■ WHAT IS REQUIRED
Could you give the listing again exactly, without its pictures?

■ RECORDS FOR THE EXERCISE
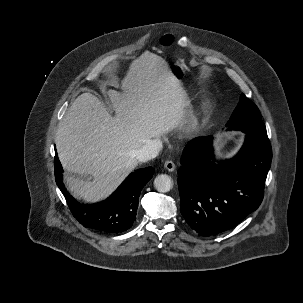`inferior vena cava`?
Instances as JSON below:
<instances>
[{
  "instance_id": "602c4592",
  "label": "inferior vena cava",
  "mask_w": 303,
  "mask_h": 303,
  "mask_svg": "<svg viewBox=\"0 0 303 303\" xmlns=\"http://www.w3.org/2000/svg\"><path fill=\"white\" fill-rule=\"evenodd\" d=\"M161 148L162 142L160 140H149L140 149L134 152V158L139 162H146L156 158Z\"/></svg>"
}]
</instances>
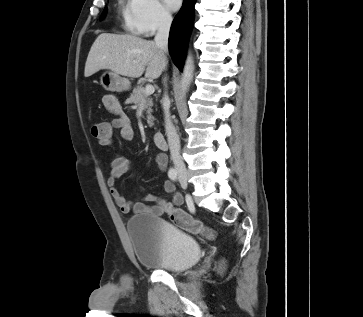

■ RESPONSE TO THIS TASK
`inferior vena cava`?
Instances as JSON below:
<instances>
[{
  "instance_id": "602c4592",
  "label": "inferior vena cava",
  "mask_w": 303,
  "mask_h": 303,
  "mask_svg": "<svg viewBox=\"0 0 303 303\" xmlns=\"http://www.w3.org/2000/svg\"><path fill=\"white\" fill-rule=\"evenodd\" d=\"M161 148L162 142L160 140H149L140 149L134 152V158L139 162H146L156 158Z\"/></svg>"
}]
</instances>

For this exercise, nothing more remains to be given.